Pourquoi choisir l'Europe et les pays émergents plutôt que les États-Unis ?

Marchés & Investissements - 28 février 2023

Pourquoi choisir l'Europe et les pays émergents plutôt que les États-Unis ?



En résumé :
  • Après une hausse remarquable en janvier, le rallye boursier s’est essoufflé en raison de la réévaluation du cycle de hausse des taux des grandes banques centrales.
  • La croissance des bénéfices au quatrième trimestre 2022 a ralenti aux États-Unis et en Europe, la pression sur les marges des entreprises augmentant davantage.
  • Alors que les valorisations des actions américaines semblent tendues, les actions européennes semblent avoir encore de la marge. Les marchés émergents offrent valeur et croissance à long terme à un prix raisonnable.

Le retour des faucons

Après une année 2022 très difficile, le début de l'année 2023 a été nettement plus encourageant pour les investisseurs en actions. Le sentiment vis-à-vis du risque a été principalement alimenté par la spéculation grandissante selon laquelle les grandes banques centrales pourraient être proches de la fin de leur cycle de hausse des taux actuel. En outre, la baisse des prix de l'énergie, surtout en Europe, a contribué à dégager les perspectives économiques pour la zone euro. Enfin, l'assouplissement continu des restrictions liées au Covid-19 en Chine a soutenu les secteurs les plus sensibles à la réouverture de l’économie.

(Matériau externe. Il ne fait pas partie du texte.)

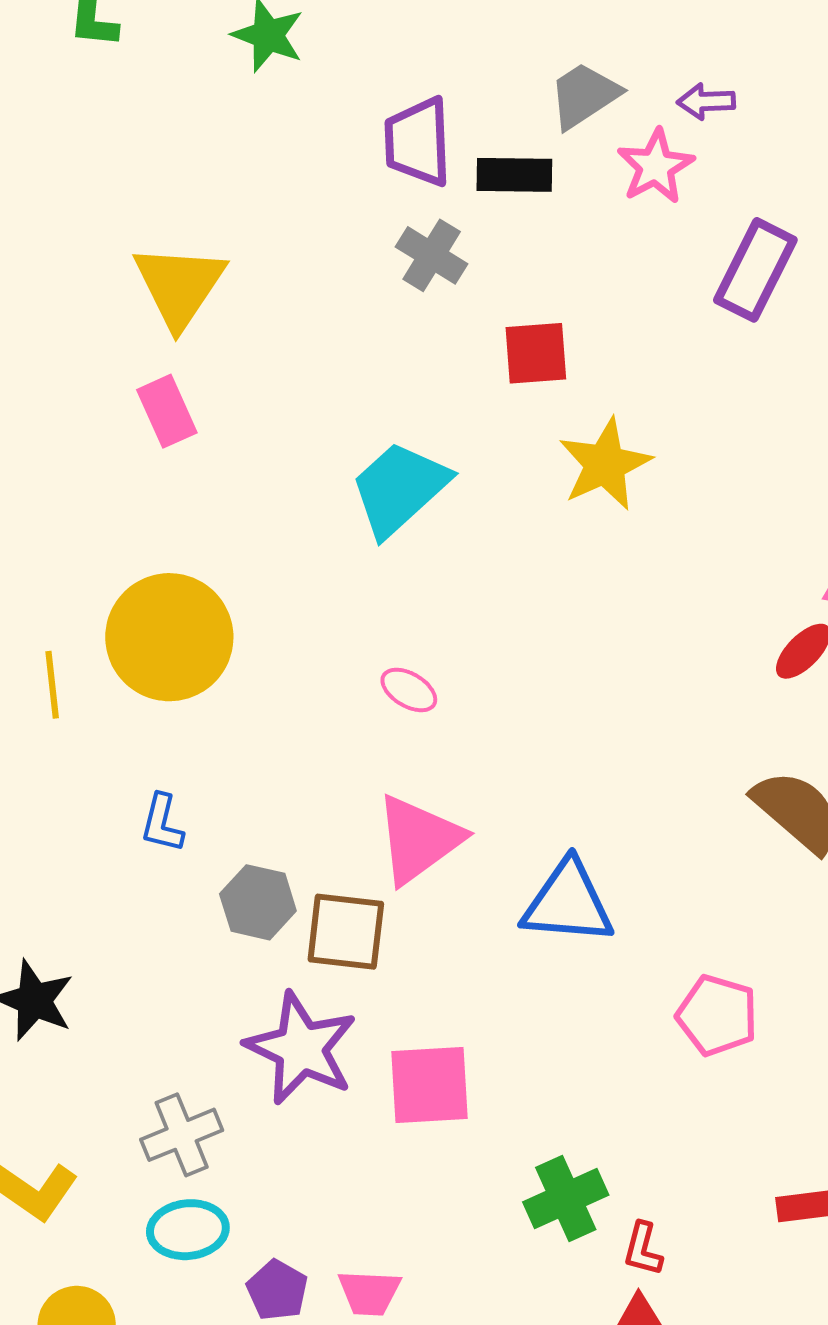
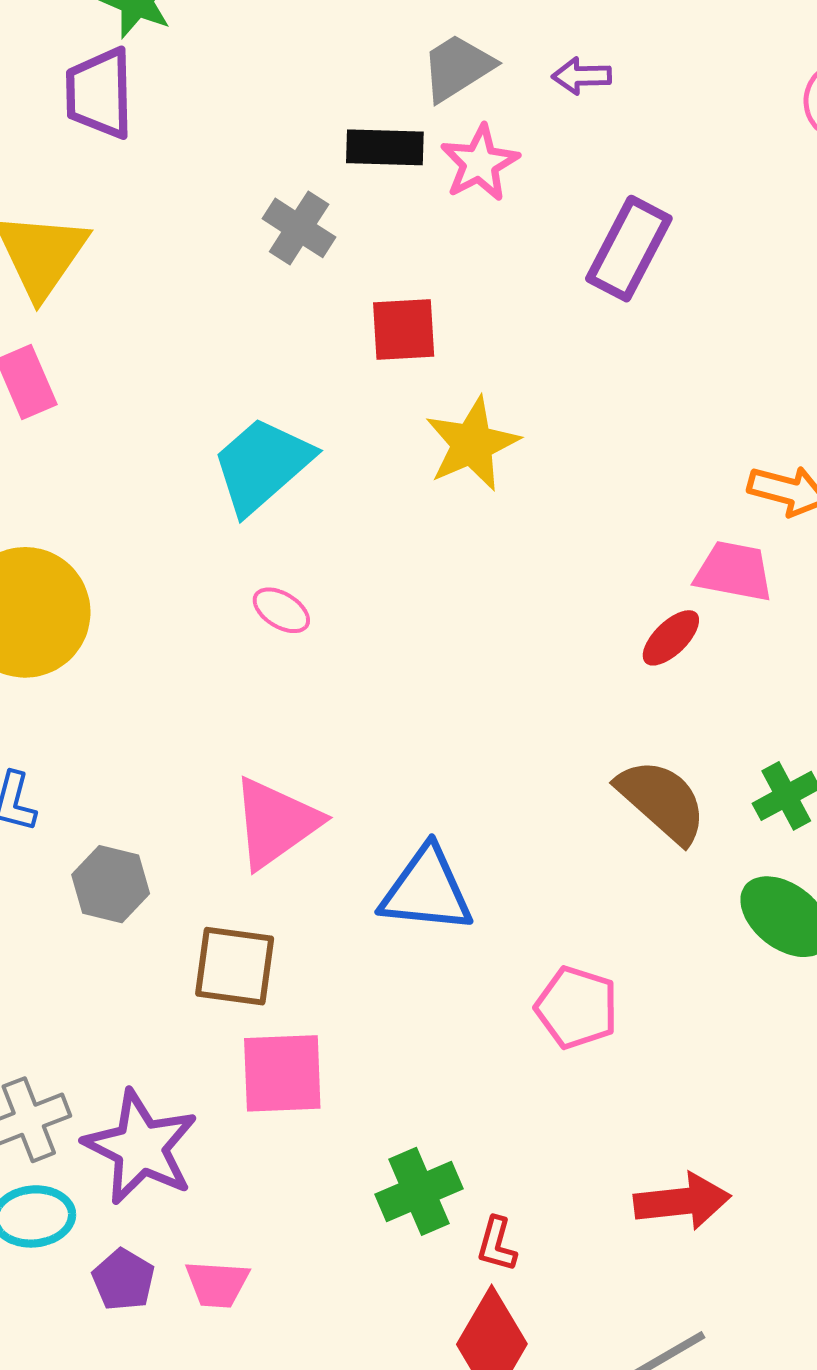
purple trapezoid: (418, 142) -> (99, 93), moved
pink star: (656, 166) -> (480, 163), moved
pink ellipse: (409, 690) -> (281, 610), moved
brown square: (346, 932) -> (235, 966), moved
purple star: (301, 1048) -> (141, 1147), moved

Dans ce contexte, les principaux indices boursiers ont enregistré des gains importants en janvier, notamment le STOXX Europe 600 (+6,7%), le S&P 500 (+6,2%), le MSCI Japan (+4,7%) et le CSI 300 (+7,4%). Après une année 2022 ardue, les actions technologiques ont quant à elles enregistré des performances particulièrement robustes, avec un bond de +10,7% pour le NASDAQ Composite et de +18,7% pour l'indice FANG+ des 10 méga-capitalisations technologiques. Les banques européennes ont également surperformé, l'indice STOXX Europe 600 Banks ayant signé son meilleur mois de janvier (+14%) depuis 1987.

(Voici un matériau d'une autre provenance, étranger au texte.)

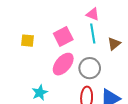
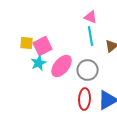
pink square: (63, 37) -> (43, 46), moved
cyan star: (40, 93) -> (39, 63), moved

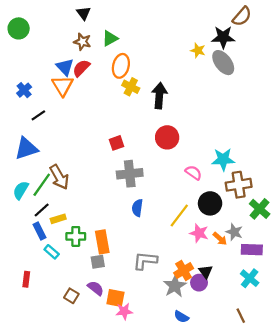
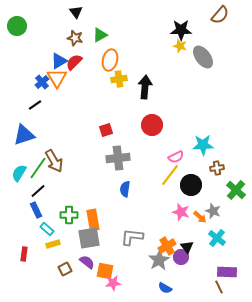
black star: (223, 37) -> (181, 30), moved
blue triangle: (65, 67) -> (59, 61), turned 42
yellow cross: (131, 87) -> (119, 79), turned -35
blue cross: (24, 90) -> (42, 82), moved
pink semicircle: (194, 173) -> (176, 157), turned 119
brown cross: (239, 185) -> (217, 168), size x0.6
yellow line: (179, 216) -> (170, 175), moved
yellow rectangle: (58, 219) -> (53, 244), moved
purple rectangle: (252, 250) -> (227, 272), moved
gray square: (98, 262) -> (89, 238), size x1.6
cyan cross: (250, 278) -> (217, 238), moved
brown square: (71, 296) -> (65, 269), turned 32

Néanmoins, l'appétit des investisseurs pour le risque a entre-temps en partie diminué. Depuis la publication du rapport de l'emploi de février aux États-Unis, les marchés ont revu à la hausse le niveau auquel les grandes banques centrales devront relever leurs taux directeurs afin de maîtriser l'inflation. Les données récentes, qui renvoient toujours une image très robuste de l'économie, ont contribué à renforcer ces attentes. Par conséquent, les marchés anticipent désormais des hausses de taux plus agressives de la Réserve fédérale (Fed) et de la BCE, avec un pic pour les taux directeurs qui devrait être atteint en juillet.

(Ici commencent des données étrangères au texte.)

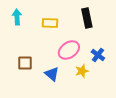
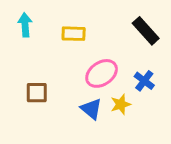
black rectangle: (87, 18) -> (146, 31), moved, turned -30
blue triangle: (52, 74) -> (91, 109), moved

La situation fondamentale s'affaiblit

La croissance des bénéfices aux États-Unis et en Europe a été plus faible au quatrième trimestre que lors du trimestre précédent (voir graphique 1), les bénéfices du S&P 500 se contractant même en rythme annuel pour la première fois depuis 2020. Les chiffres de croissance mixtes (réalisés plus attendus) indiquent une baisse de -4,7% en rythme annuel des bénéfices du S&P 500, pour des chiffres d’affaires en hausse de +5,1%. Seuls quatre secteurs sur onze ont affiché une croissance des bénéfices positive en rythme annuel au quatrième trimestre 2022, les plus fortes croissances étant à mettre à l’actif des secteurs de l'énergie et de l'industrie. Les bénéfices du STOXX Europe 600 ont pour leur part progressé de 11,3% sur un an au quatrième trimestre, tandis que les chiffres d’affaires ont augmenté de 5,6%. Ici, le secteur financier est celui qui a affiché la plus forte croissance des bénéfices.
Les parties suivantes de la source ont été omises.